# 25$ at GameStop or 15$ on Amazon/Ebay ect?



## DRAGONBALLVINTAGE (Feb 26, 2018)

Whats something I could get? I want another DSi so I can mod it myself but it needs flipnote and I got lucky that time

looking for portable gaming with more then one system but anything will do just be electronic


----------



## CeeDee (Feb 26, 2018)

A cheap Nintendo 2DS could do NES, SNES, GB, GBA, DS, and 3DS games, which is pretty damn great selection.


----------



## DRAGONBALLVINTAGE (Feb 26, 2018)

CeeDee said:


> A cheap Nintendo 2DS could do NES, SNES, GB, GBA, DS, and 3DS games, which is pretty damn great selection.


3ds/2ds here is 50/100 dollars


----------



## CeeDee (Feb 26, 2018)

50 bucks is cheap. Good luck finding anything cheaper that can play much of anything.


----------



## ThisIsDaAccount (Feb 26, 2018)

If you're looking for a DSi I think all of the XL's came with Flipnote.


----------



## DRAGONBALLVINTAGE (Feb 26, 2018)

ThisIsDaAccount said:


> If you're looking for a DSi I think all of the XL's came with Flipnote.


ok

--------------------- MERGED ---------------------------

any other electronics?


----------



## InsaneNutter (Feb 26, 2018)

For $15-$25 that's a tough ask.

Maybe you might get lucky and find an old PSP for that price, even then from looking at Ebay that doesn't seem to be the case.


----------



## ThisIsDaAccount (Feb 26, 2018)

DRAGONBALLVINTAGE said:


> ok
> 
> --------------------- MERGED ---------------------------
> 
> any other electronics?


If you're into retro stuff, you could try to pick up a Gameboy Color for around that price.

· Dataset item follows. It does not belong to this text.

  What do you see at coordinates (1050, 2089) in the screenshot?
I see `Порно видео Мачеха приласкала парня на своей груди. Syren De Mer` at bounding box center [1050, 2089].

You'd still need some games though.


----------



## DRAGONBALLVINTAGE (Feb 26, 2018)

ThisIsDaAccount said:


> If you're into retro stuff, you could try to pick up a Gameboy Color for around that price. You'd still need some games though.


oh yes I am!

--------------------- MERGED ---------------------------



InsaneNutter said:


> For $15-$25 that's a tough ask.
> 
> Maybe you might get lucky and find an old PSP for that price, even then from looking at Ebay that doesn't seem to be the case.


I have a PSP but the screen is jacked up 

remember I also said GameStop too!


----------



## DRAGONBALLVINTAGE (Feb 26, 2018)

@ThisIsDaAccount 
how about flashcarts? I seen them and oh boy you gotta have deep pockets


----------



## ThisIsDaAccount (Feb 26, 2018)

DRAGONBALLVINTAGE said:


> @ThisIsDaAccount
> how about flashcarts? I seen them and oh boy you gotta have deep pockets


Those are pretty much the expensive part if the GBC. I recommend just getting one of those bootleg 356-in-1 games and calling it a day, they're not very high quality but can be found for 3 or 4 dollars, a lot more affordable than an actual cart.


----------